## [WHAT IS BEING ASKED]
Every line in the records below with the string "miss" is to be copied out.

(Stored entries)
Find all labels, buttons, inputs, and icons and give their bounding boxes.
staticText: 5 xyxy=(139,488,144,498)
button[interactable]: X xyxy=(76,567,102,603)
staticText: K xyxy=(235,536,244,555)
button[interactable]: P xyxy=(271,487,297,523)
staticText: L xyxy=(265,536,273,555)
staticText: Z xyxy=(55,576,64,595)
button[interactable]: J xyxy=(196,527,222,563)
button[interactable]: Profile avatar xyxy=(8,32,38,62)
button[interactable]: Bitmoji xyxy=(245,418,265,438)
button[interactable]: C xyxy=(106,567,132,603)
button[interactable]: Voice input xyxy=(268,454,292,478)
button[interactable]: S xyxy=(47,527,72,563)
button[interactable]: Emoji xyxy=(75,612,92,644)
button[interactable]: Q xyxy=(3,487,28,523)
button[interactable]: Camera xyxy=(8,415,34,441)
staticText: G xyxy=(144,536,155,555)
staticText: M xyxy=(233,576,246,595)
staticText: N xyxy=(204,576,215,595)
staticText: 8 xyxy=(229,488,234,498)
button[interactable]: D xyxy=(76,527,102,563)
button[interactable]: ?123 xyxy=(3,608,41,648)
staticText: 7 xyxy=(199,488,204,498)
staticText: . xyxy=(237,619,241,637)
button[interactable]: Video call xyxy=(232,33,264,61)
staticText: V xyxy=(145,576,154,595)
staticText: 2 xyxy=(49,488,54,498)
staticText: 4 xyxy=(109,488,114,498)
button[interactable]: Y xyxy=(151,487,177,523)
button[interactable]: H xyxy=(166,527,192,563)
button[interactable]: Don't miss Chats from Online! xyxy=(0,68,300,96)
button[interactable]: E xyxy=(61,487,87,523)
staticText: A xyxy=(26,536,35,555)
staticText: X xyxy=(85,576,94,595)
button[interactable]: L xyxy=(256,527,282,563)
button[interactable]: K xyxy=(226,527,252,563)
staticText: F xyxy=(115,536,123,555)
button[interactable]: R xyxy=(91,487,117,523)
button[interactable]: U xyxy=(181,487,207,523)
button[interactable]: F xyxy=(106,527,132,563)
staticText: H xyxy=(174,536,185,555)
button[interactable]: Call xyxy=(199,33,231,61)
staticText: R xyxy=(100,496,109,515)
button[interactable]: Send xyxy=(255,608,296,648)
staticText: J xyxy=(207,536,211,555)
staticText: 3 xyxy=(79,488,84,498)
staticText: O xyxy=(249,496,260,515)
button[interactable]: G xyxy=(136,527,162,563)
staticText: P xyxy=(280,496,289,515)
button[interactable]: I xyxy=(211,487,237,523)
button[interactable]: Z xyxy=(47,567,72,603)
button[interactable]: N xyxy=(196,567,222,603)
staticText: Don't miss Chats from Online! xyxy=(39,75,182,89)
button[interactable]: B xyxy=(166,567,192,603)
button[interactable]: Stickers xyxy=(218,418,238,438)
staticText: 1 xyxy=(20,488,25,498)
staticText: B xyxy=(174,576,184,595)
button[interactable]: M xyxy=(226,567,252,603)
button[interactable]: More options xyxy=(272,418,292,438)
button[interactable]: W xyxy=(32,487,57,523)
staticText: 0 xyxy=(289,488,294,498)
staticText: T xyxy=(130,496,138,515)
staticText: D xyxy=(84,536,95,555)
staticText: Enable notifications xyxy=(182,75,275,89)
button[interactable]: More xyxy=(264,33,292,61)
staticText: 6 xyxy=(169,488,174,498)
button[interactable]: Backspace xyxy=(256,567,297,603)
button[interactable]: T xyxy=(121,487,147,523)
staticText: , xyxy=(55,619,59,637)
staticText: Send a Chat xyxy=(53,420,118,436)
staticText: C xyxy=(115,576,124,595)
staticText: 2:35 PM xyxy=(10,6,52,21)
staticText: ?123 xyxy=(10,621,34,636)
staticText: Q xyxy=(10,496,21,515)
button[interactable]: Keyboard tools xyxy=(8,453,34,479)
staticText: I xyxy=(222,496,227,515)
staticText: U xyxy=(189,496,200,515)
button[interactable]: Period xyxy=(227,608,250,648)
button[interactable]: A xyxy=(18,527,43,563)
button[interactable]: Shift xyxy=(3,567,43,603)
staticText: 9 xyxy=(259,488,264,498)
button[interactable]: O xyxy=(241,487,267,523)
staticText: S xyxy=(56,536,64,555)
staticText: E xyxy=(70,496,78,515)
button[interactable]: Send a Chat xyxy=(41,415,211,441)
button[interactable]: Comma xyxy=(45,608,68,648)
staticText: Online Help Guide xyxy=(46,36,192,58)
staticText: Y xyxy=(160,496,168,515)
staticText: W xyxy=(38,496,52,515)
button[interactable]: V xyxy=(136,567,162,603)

## [ANSWER TO THE EXERCISE]
button[interactable]: Don't miss Chats from Online! xyxy=(0,68,300,96)
staticText: Don't miss Chats from Online! xyxy=(39,75,182,89)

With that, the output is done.